I also posted this in Health and Healing but I am desperate for an answer and it's late at night so I am cross-posting here









It's the middle of the night here and I am up with such a bad sore throat. I am 39weeks pregnant (due Saturday) and I am looking for something, anything that will help. I've used slippery elm lozenges and attempted to gargle with salt water but I am not a good gargler and neither helped much. Any ideas? I am looking at cures online with Apple cider vinegar but not sure...UGH. I started out with cold symptoms on Friday and still have the runny nose and cough -- I've tried pulsatilla most of the day today and they seem to be getting a bit better -- but my throat is really unbearable.
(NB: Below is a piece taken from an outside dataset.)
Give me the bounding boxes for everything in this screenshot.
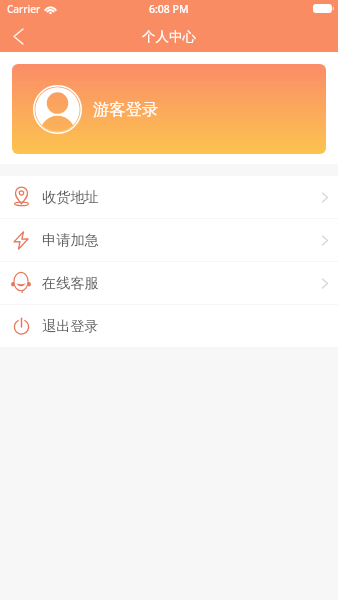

Also, I feel like I need to call the doctor in the morning if I can't get any relief because I am miserable but what is the downside to using antibiotics this late or at all in pregnancy. I don't want to give birth this sick because I feel miserable. Thanks for listening!!


----------



## BeanyMama (Jul 25, 2006)

Ug. Hope you feel better soon. I would try cutting out dairy for a little while and eating a bunch of garlic (or take tabs) and fresh fruit. HTH.
And congratulations on baby!


----------



## Barcino (Aug 25, 2004)

I am so sorry! I would try to rest a lot, drink a ton of broth type stuff and take extra vit C. I would also call to see if there is anything you could do!
HUGS I hope it goes away soon!


----------



## wendy1221 (Feb 9, 2004)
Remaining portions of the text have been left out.